15.3.08

Vers l’abîme ? De la fascination du vide et de la catastrophe chez l’intellectuel français

La « politique de civilisation » ayant été récemment remise au goût du jour par Nicolas Sarkozy, de manière assez grotesque au demeurant, j’ai décidé de voir où en est la pensée de son père fondateur, Edgar Morin. Un recueil de ses plus récentes interventions (Vers l’abîme ?) m’a semblé l’outil idoine pour cela.

Le monde selon Morin
Si l’on résume les grandes idées de Morin, cela donne :
• La modernité est emmenée par le « quadrimoteur » science-technique-industrie-économie, mais ce quadrimoteur n’est plus piloté par l’éthique, la politique ou la pensée.
• Nous découvrons l’ambivalence de la notion de progrès, toute action positive entraînant des rétro-actions négatives : hausse du niveau de vie mais baisse de la qualité de vie, gains de confort mais dégradation de la biosphère, progrès de la science et de la médecine mais risque nucléaire-chimique-bactériologique, augmentation des richesses mais création d’îlots de pauvreté, ouverture des frontières mais homogénéisation des cultures, etc.
• La science moderne voit les limites de son approche réductionniste et spécialisée, elle doit être surmontée par une pensée de la complexité.

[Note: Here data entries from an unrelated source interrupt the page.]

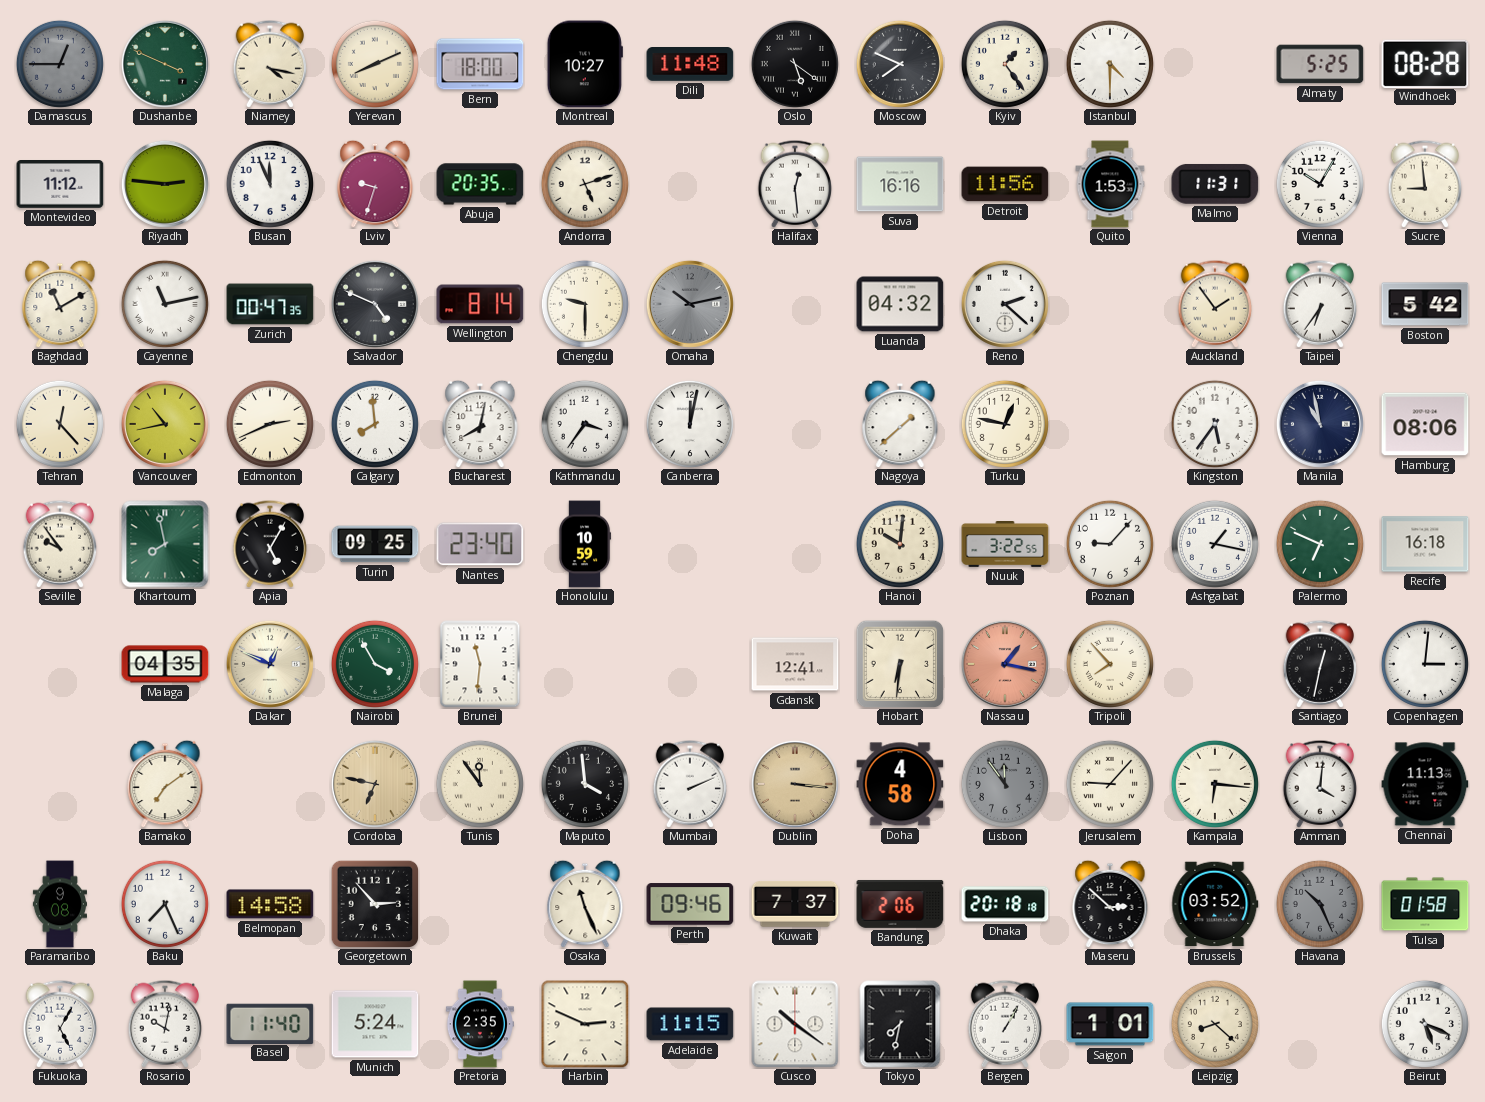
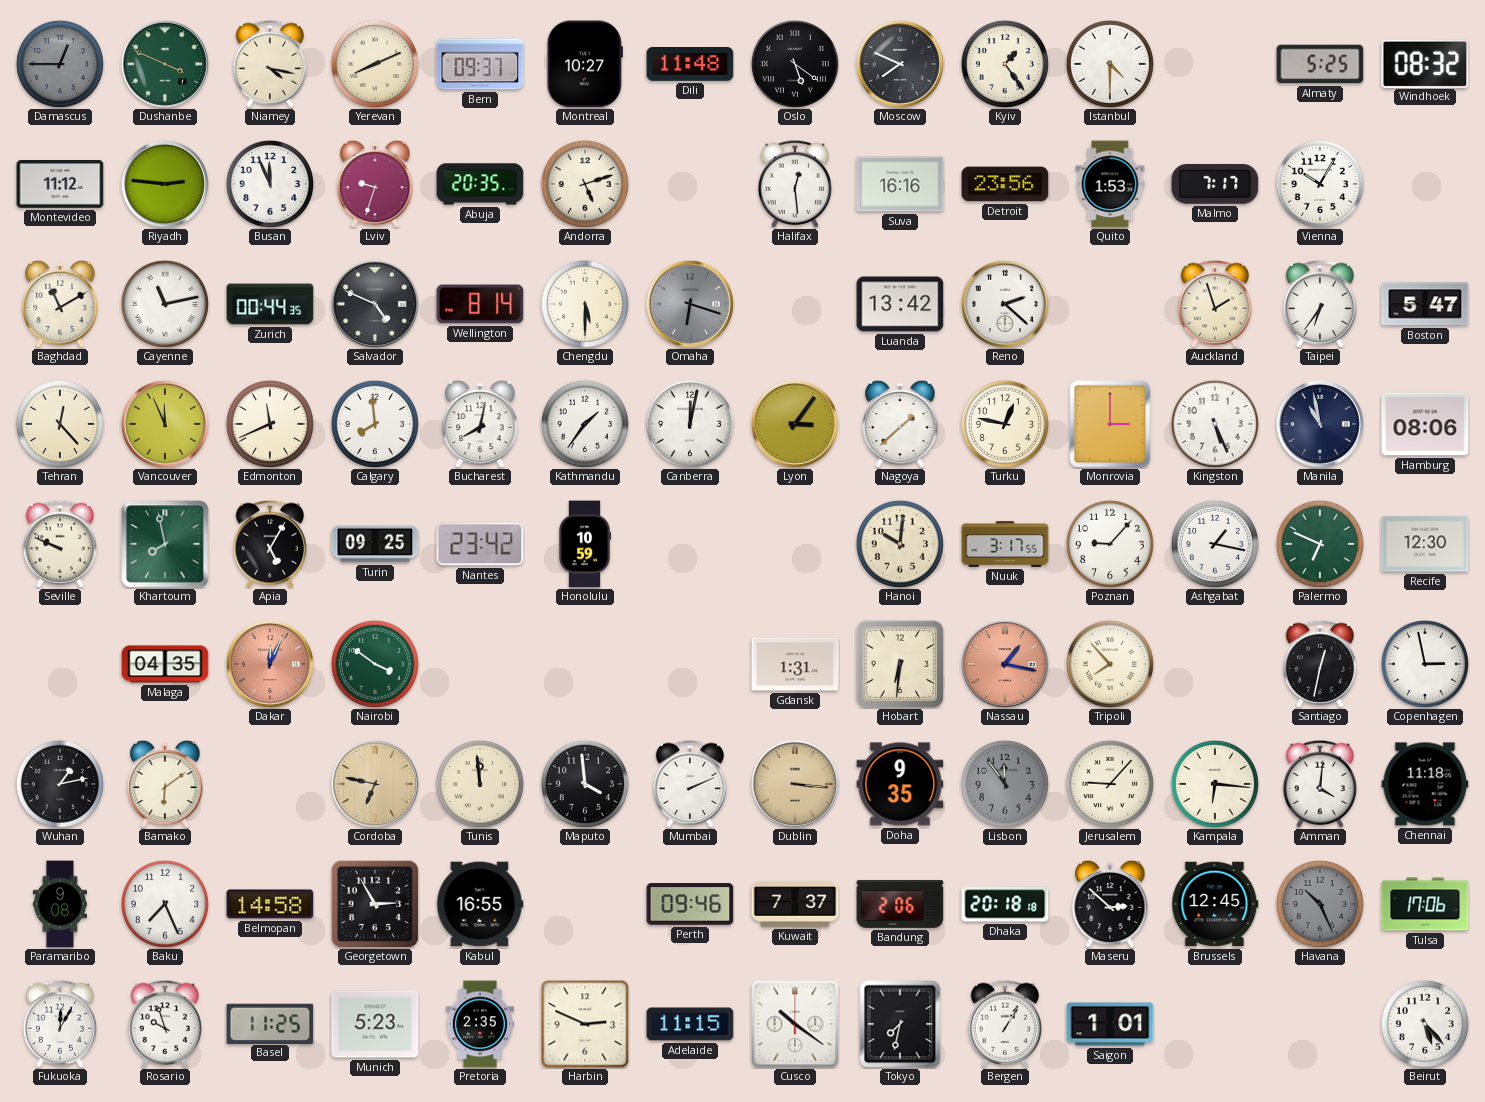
Bern: 18:00 -> 09:37
Windhoek: 08:28 -> 08:32
Detroit: 11:56 -> 23:56
Malmo: 11:31 -> 7:17
Sucre: 8:59 -> none
Zurich: 00:47 -> 00:44
Chengdu: 9:30 -> 5:30
Omaha: 10:13 -> 6:18
Luanda: 04:32 -> 13:42
Auckland: 1:54 -> 1:57
Boston: 5:42 -> 5:47
Vancouver: 10:43 -> 11:56
Edmonton: 2:41 -> 11:41
Kathmandu: 3:36 -> 1:36
Lyon: none -> 3:06
Monrovia: none -> 3:00
Kingston: 5:36 -> 5:26
Seville: 9:54 -> 9:49
Nantes: 23:40 -> 23:42
Nuuk: 3:22 -> 3:17
Recife: 16:18 -> 12:30
Dakar: 12:49 -> 12:04
Dakar dial: cream -> salmon
Nairobi: 3:55 -> 3:51
Brunei: 11:31 -> none
Gdansk: 12:41 -> 1:31
Copenhagen: 3:01 -> 2:58
Wuhan: none -> 1:13
Bamako: 7:09 -> 6:09
Tunis: 11:54 -> 11:59
Doha: 4:58 -> 9:35
Chennai: 11:13 -> 11:18
Georgetown: 2:53 -> 2:55
Kabul: none -> 16:55
Osaka: 11:26 -> none
Brussels: 03:52 -> 12:45
Tulsa: 01:58 -> 17:06
Fukuoka: 5:05 -> 12:05
Rosario: 10:02 -> 9:57
Basel: 11:40 -> 11:25
Munich: 5:24 -> 5:23
Leipzig: 8:22 -> none
Beirut: 5:19 -> 5:23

De même, la rationalisation purement instrumentale doit céder à une nouvelle rationalité s’irriguant aux émotions.
• Nous avons besoin d’une approche dialogique capable de comprendre que la réalité s’organise toujours au frottement de principes ou de forces antagonistes.
• La société-monde doit s’organiser pour produire un pouvoir-monde susceptible de mettre fin aux déséquilibres géopolitiques (Moyen Orient surtout, nœud planétaire du risque de guerre et foyer symbolique du terrorisme anti-Occidental) et au retour des conflits ethno-religieux.
• Nous vivons une période de grands périls, où le chaos et la catastrophe sont les issues les plus probables, mais le principe espérance doit nous conduire à vouloir l’issue la plus improbable.
• Notre système actuel atteint ses limites : soit il s’effondre dans ses contradictions insurmontables, soit il se métamorphose en système d’ordre supérieur.

Edgar Morin surfe donc sur des idées assez consensuelles dans son pays, auxquelles il ajoute sa touche personnelle (pensée de la complexité, de la systémique, de la dialogique). Malgré certains points d’accord, l’ensemble ne me convainc pas pour plusieurs raisons.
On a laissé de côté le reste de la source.